From the entries below, print exactly the span beginning with the line holding "How much does Shopify Collabs cost?" and ending with the line holding "The Mounting Legal Warfare", endpoints included, and skip any pictures.

Start of PROVIDED RECORDS

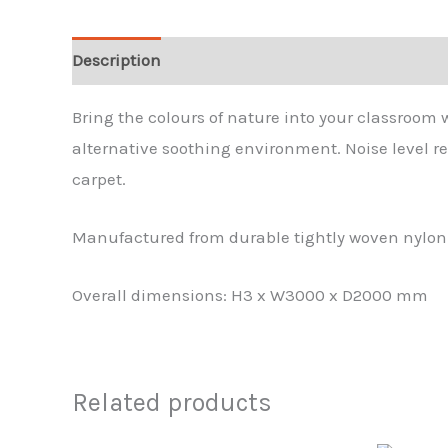
Description
Additional information
Bring the colours of nature into your classroom 
alternative soothing environment. Noise level r
carpet.
Manufactured from durable tightly woven nylon w
Overall dimensions: H3 x W3000 x D2000 mm
Related products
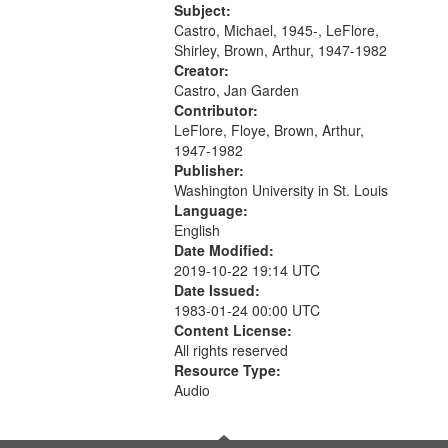
[tribute by Shirley LeFlore 9:25]; A
Subject:
Dedication 12:45; Message...
Castro, Michael, 1945-, LeFlore,
Shirley, Brown, Arthur, 1947-1982
Creator:
Castro, Jan Garden
Contributor:
LeFlore, Floye, Brown, Arthur,
1947-1982
Publisher:
Washington University in St. Louis
Language:
English
Date Modified:
2019-10-22 19:14 UTC
Date Issued:
1983-01-24 00:00 UTC
Content License:
All rights reserved
Resource Type:
Audio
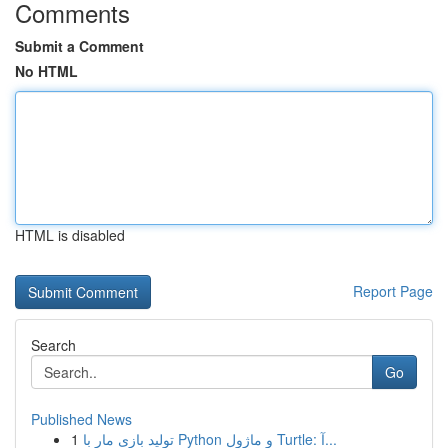
Comments
Submit a Comment
No HTML
HTML is disabled
Report Page
Search
Go
Published News
1
تولید بازی مار با Python و ماژول Turtle: آ...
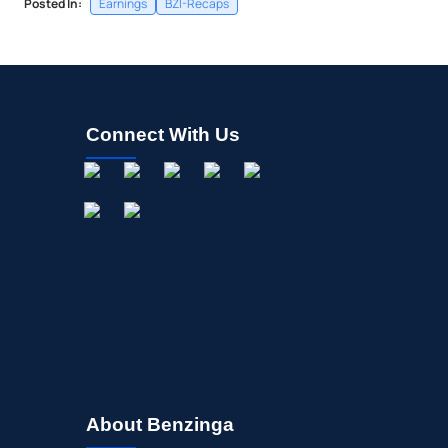
Posted In:
Earnings
BZI-Recaps
Connect With Us
About Benzinga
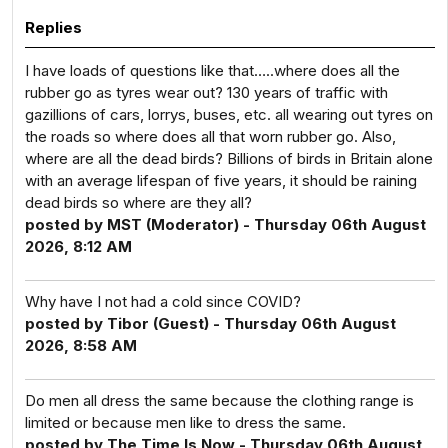
Replies
I have loads of questions like that…..where does all the
rubber go as tyres wear out? 130 years of traffic with
gazillions of cars, lorrys, buses, etc. all wearing out tyres on
the roads so where does all that worn rubber go. Also,
where are all the dead birds? Billions of birds in Britain alone
with an average lifespan of five years, it should be raining
dead birds so where are they all?
posted by MST (Moderator) - Thursday 06th August
2026, 8:12 AM
Why have I not had a cold since COVID?
posted by Tibor (Guest) - Thursday 06th August
2026, 8:58 AM
Do men all dress the same because the clothing range is
limited or because men like to dress the same.
posted by The Time Is Now - Thursday 06th August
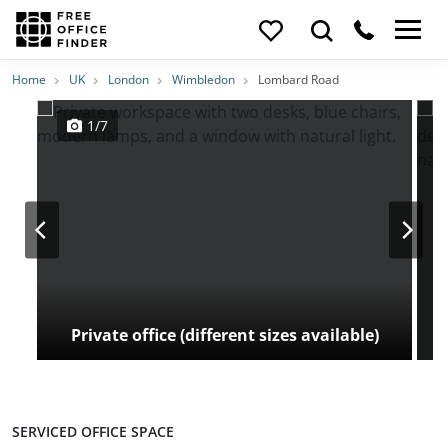
Photos
Price
Features
Transport
Location
Home
UK
London
Wimbledon
Lombard Road
1/7
Private office (different sizes available)
SERVICED OFFICE SPACE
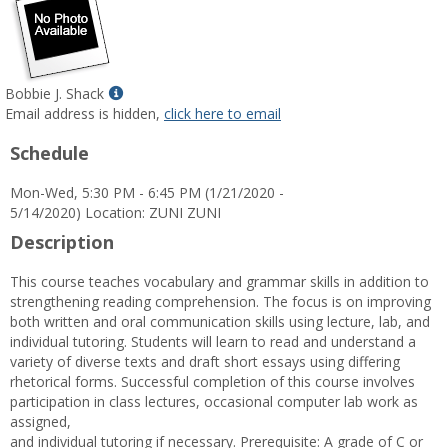
Show
Bobbie J. Shack
MyInfo
Email address is hidden,
click here to email
popup
Schedule
for
Bobbie
Mon-Wed, 5:30 PM - 6:45 PM (1/21/2020 -
J.
5/14/2020) Location: ZUNI ZUNI
Shack
Description
This course teaches vocabulary and grammar skills in addition to
strengthening reading comprehension. The focus is on improving
both written and oral communication skills using lecture, lab, and
individual tutoring. Students will learn to read and understand a
variety of diverse texts and draft short essays using differing
rhetorical forms. Successful completion of this course involves
participation in class lectures, occasional computer lab work as
assigned,
and individual tutoring if necessary. Prerequisite: A grade of C or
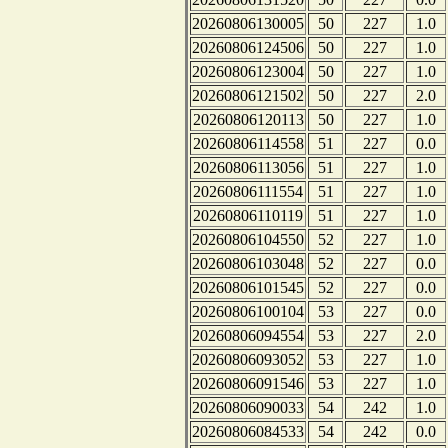
20260806130005
50
227
1.0
20260806124506
50
227
1.0
20260806123004
50
227
1.0
20260806121502
50
227
2.0
20260806120113
50
227
1.0
20260806114558
51
227
0.0
20260806113056
51
227
1.0
20260806111554
51
227
1.0
20260806110119
51
227
1.0
20260806104550
52
227
1.0
20260806103048
52
227
0.0
20260806101545
52
227
0.0
20260806100104
53
227
0.0
20260806094554
53
227
2.0
20260806093052
53
227
1.0
20260806091546
53
227
1.0
20260806090033
54
242
1.0
20260806084533
54
242
0.0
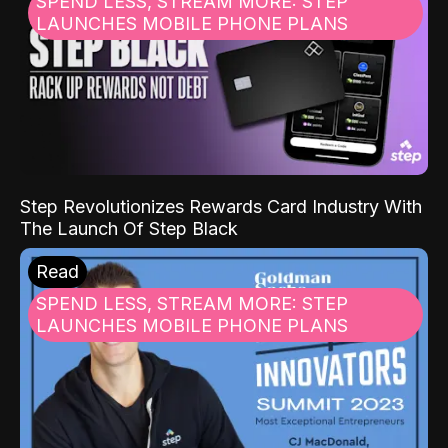
SPEND LESS, STREAM MORE: STEP
LAUNCHES MOBILE PHONE PLANS
Step Revolutionizes Rewards Card Industry With
The Launch Of Step Black
Read
SPEND LESS, STREAM MORE: STEP
LAUNCHES MOBILE PHONE PLANS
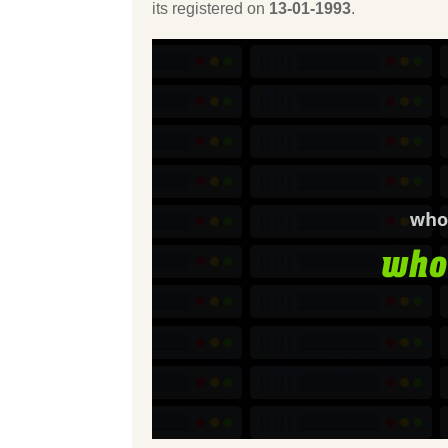
its registered on
13-01-1993
.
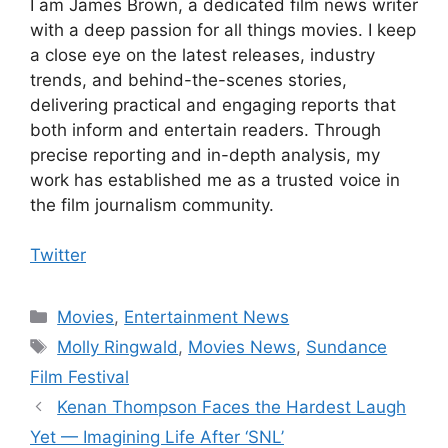
I am James Brown, a dedicated film news writer
with a deep passion for all things movies. I keep
a close eye on the latest releases, industry
trends, and behind-the-scenes stories,
delivering practical and engaging reports that
both inform and entertain readers. Through
precise reporting and in-depth analysis, my
work has established me as a trusted voice in
the film journalism community.
Twitter
Categories
Movies
,
Entertainment News
Tags
Molly Ringwald
,
Movies News
,
Sundance
Film Festival
Kenan Thompson Faces the Hardest Laugh
Yet — Imagining Life After ‘SNL’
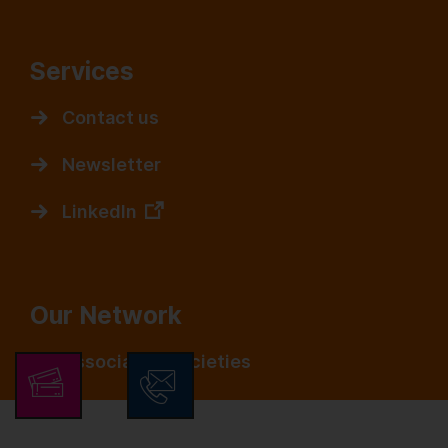
Services
Contact us
Newsletter
LinkedIn
Our Network
Associated Societies
Media Partners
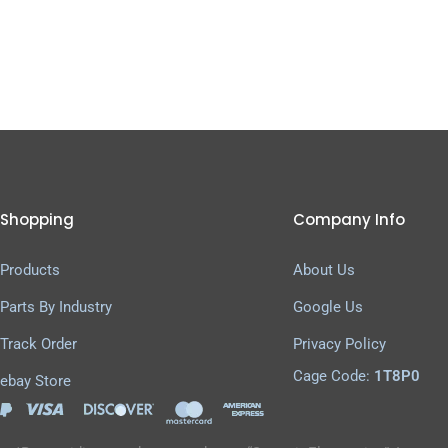
Shopping
Company Info
Products
About Us
Parts By Industry
Google Us
Track Order
Privacy Policy
Cage Code:
1T8P0
ebay Store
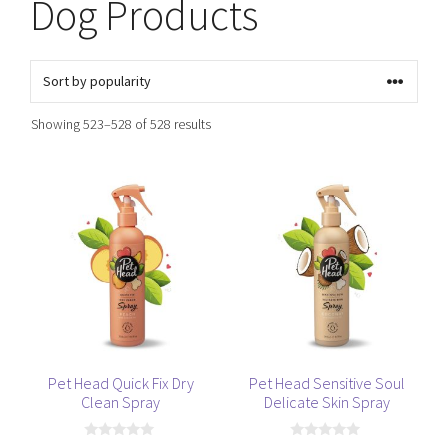
Dog Products
Sorted
Showing 523–528 of 528 results
by
popularity
Pet Head Quick Fix Dry
Pet Head Sensitive Soul
Clean Spray
Delicate Skin Spray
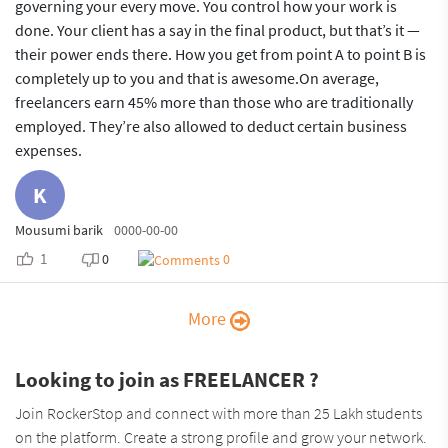
governing your every move. You control how your work is
done. Your client has a say in the final product, but that’s it —
their power ends there. How you get from point A to point B is
completely up to you and that is awesome.On average,
freelancers earn 45% more than those who are traditionally
employed. They’re also allowed to deduct certain business
expenses.
K
Mousumi barik
0000-00-00
1
0
0
More
Looking to join as FREELANCER ?
Join RockerStop and connect with more than 25 Lakh students
on the platform. Create a strong profile and grow your network.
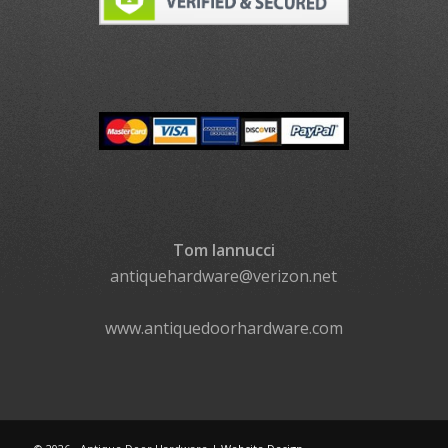
Tom Iannucci
antiquehardware@verizon.net
www.antiquedoorhardware.com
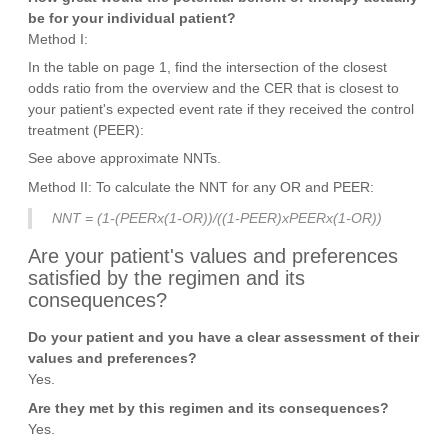
be for your individual patient?
Method I:
In the table on page 1, find the intersection of the closest
odds ratio from the overview and the CER that is closest to
your patient's expected event rate if they received the control
treatment (PEER):
See above approximate NNTs.
Method II: To calculate the NNT for any OR and PEER:
NNT = (1-(PEERx(1-OR))/((1-PEER)xPEERx(1-OR))
Are your patient's values and preferences
satisfied by the regimen and its
consequences?
Do your patient and you have a clear assessment of their
values and preferences?
Yes.
Are they met by this regimen and its consequences?
Yes.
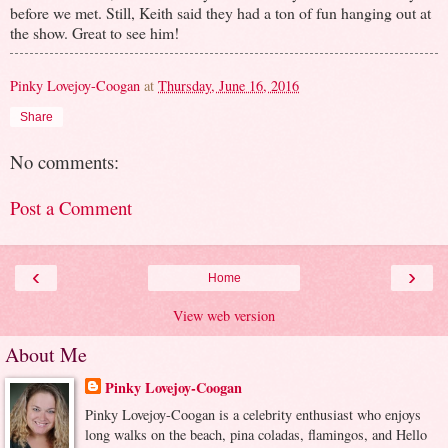
before we met. Still, Keith said they had a ton of fun hanging out at
the show. Great to see him!
Pinky Lovejoy-Coogan
at
Thursday, June 16, 2016
Share
No comments:
Post a Comment
‹
›
Home
View web version
About Me
Pinky Lovejoy-Coogan
Pinky Lovejoy-Coogan is a celebrity enthusiast who enjoys
long walks on the beach, pina coladas, flamingos, and Hello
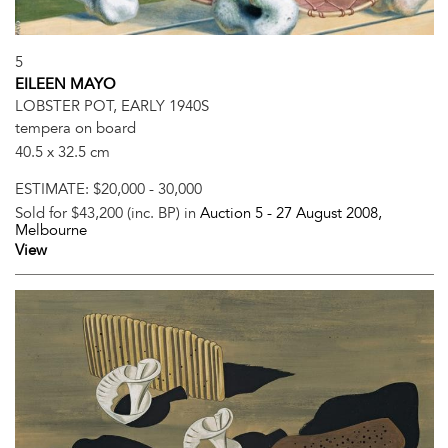
5
EILEEN MAYO
LOBSTER POT, EARLY 1940S
tempera on board
40.5 x 32.5 cm
ESTIMATE:
$20,000 - 30,000
Sold for $43,200 (inc. BP) in
Auction 5 -
27 August 2008
,
Melbourne
View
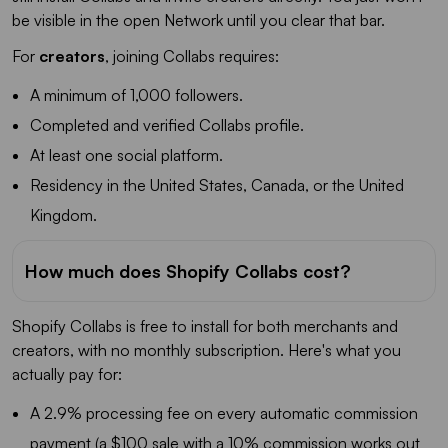
be visible in the open Network until you clear that bar.
For
creators
, joining Collabs requires:
A minimum of 1,000 followers.
Completed and verified Collabs profile.
At least one social platform.
Residency in the United States, Canada, or the United
Kingdom.
How much does Shopify Collabs cost?
Shopify Collabs is free to install for both merchants and
creators, with no monthly subscription. Here's what you
actually pay for:
A 2.9% processing fee on every automatic commission
payment (a $100 sale with a 10% commission works out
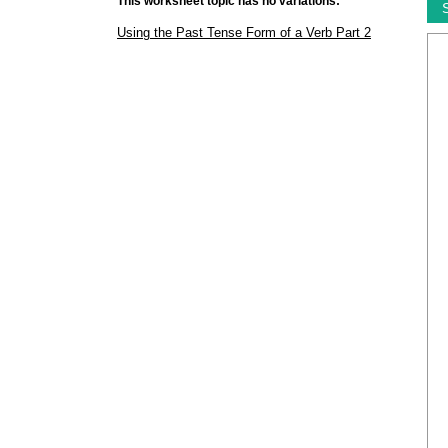
This worksheet topic has no variations:
Using the Past Tense Form of a Verb Part 2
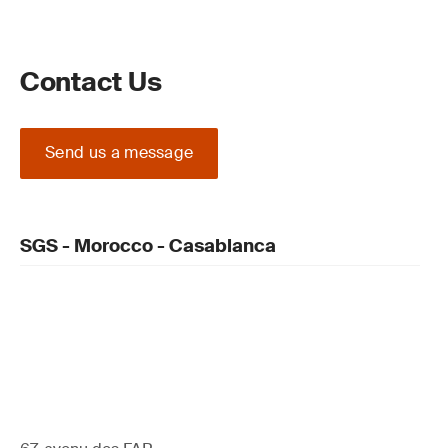
Contact Us
Send us a message
SGS - Morocco - Casablanca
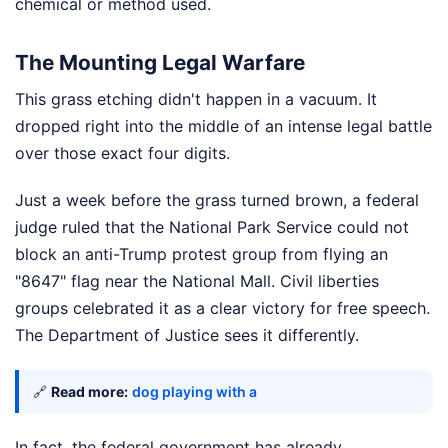
chemical or method used.
The Mounting Legal Warfare
This grass etching didn't happen in a vacuum. It
dropped right into the middle of an intense legal battle
over those exact four digits.
Just a week before the grass turned brown, a federal
judge ruled that the National Park Service could not
block an anti-Trump protest group from flying an
"8647" flag near the National Mall. Civil liberties
groups celebrated it as a clear victory for free speech.
The Department of Justice sees it differently.
🔗
Read more:
dog playing with a
In fact, the federal government has already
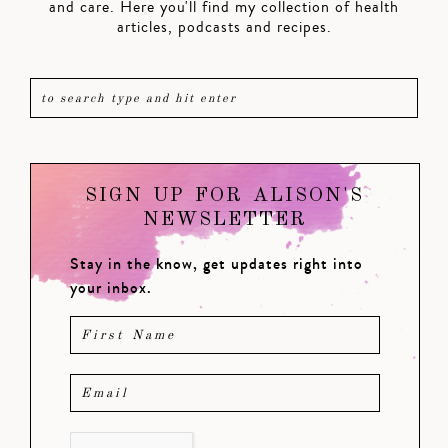
and care. Here you'll find my collection of health
articles, podcasts and recipes.
SIGN UP FOR ALISON'S
NEWSLETTER
Stay in the know, get updates right into
your inbox.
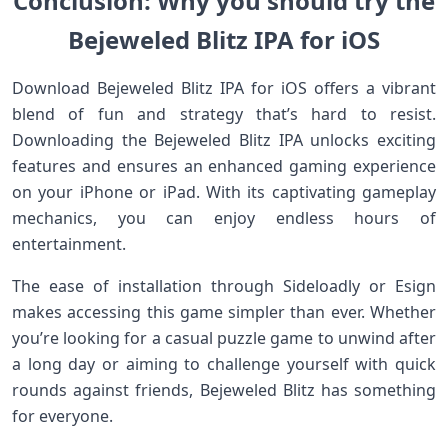
Conclusion: Why you should try the
Bejeweled Blitz IPA for iOS
Download Bejeweled Blitz IPA for iOS offers a vibrant
blend of fun and strategy that’s hard to resist.
Downloading the Bejeweled Blitz IPA unlocks exciting
features and ensures an enhanced gaming experience
on your iPhone or iPad. With its captivating gameplay
mechanics, you can enjoy endless hours of
entertainment.
The ease of installation through Sideloadly or Esign
makes accessing this game simpler than ever. Whether
you’re looking for a casual puzzle game to unwind after
a long day or aiming to challenge yourself with quick
rounds against friends, Bejeweled Blitz has something
for everyone.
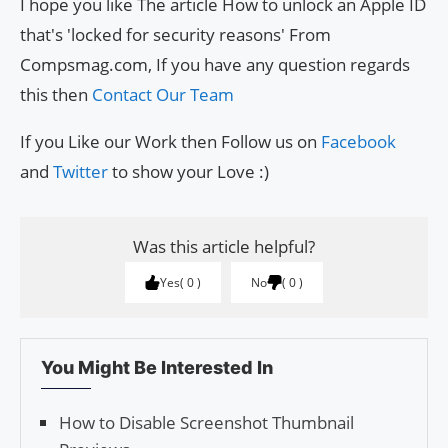
I hope you like The article How to unlock an Apple ID
that's 'locked for security reasons' From
Compsmag.com, If you have any question regards
this then
Contact Our Team
If you Like our Work then Follow us on
Facebook
and
Twitter
to show your Love :)
Was this article helpful?
Yes
0
No
0
You Might Be Interested In
How to Disable Screenshot Thumbnail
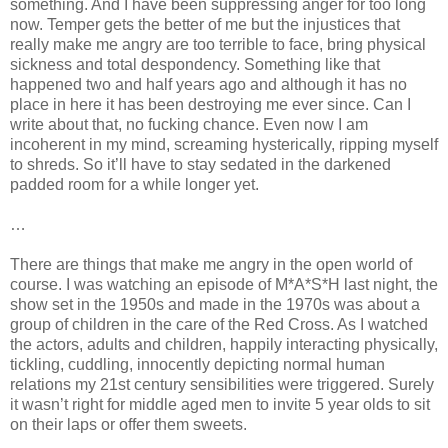
something. And I have been suppressing anger for too long
now. Temper gets the better of me but the injustices that
really make me angry are too terrible to face, bring physical
sickness and total despondency. Something like that
happened two and half years ago and although it has no
place in here it has been destroying me ever since. Can I
write about that, no fucking chance. Even now I am
incoherent in my mind, screaming hysterically, ripping myself
to shreds. So it’ll have to stay sedated in the darkened
padded room for a while longer yet.
…
There are things that make me angry in the open world of
course. I was watching an episode of M*A*S*H last night, the
show set in the 1950s and made in the 1970s was about a
group of children in the care of the Red Cross. As I watched
the actors, adults and children, happily interacting physically,
tickling, cuddling, innocently depicting normal human
relations my 21st century sensibilities were triggered. Surely
it wasn’t right for middle aged men to invite 5 year olds to sit
on their laps or offer them sweets.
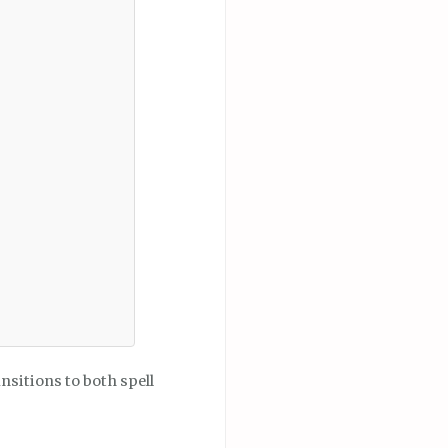
nsitions to both spell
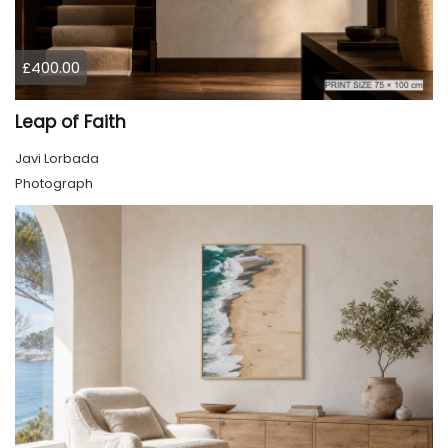
£400.00
Leap of Faith
Javi Lorbada
Photograph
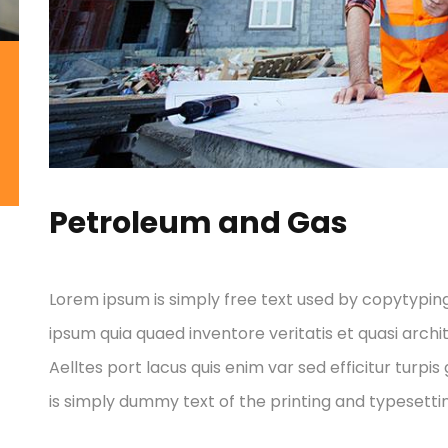
Petroleum and Gas
Lorem ipsum is simply free text used by copytypin
ipsum quia quaed inventore veritatis et quasi archi
Aelltes port lacus quis enim var sed efficitur turpis
is simply dummy text of the printing and typesettin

End of PROVIDED RECORDS

EXPECTED ANSWER:
How much does Shopify Collabs cost?
Shopify Collabs is free to install for both merchants and
creators, with no monthly subscription. Here's what you
actually pay for:
A 2.9% processing fee on every automatic commission
payment (a $100 sale with a 10% commission works out
This worksheet topic has no variations:
Using the Past Tense Form of a Verb Part 2
Contact Us
Send us a message
SGS - Morocco - Casablanca
chemical or method used.
The Mounting Legal Warfare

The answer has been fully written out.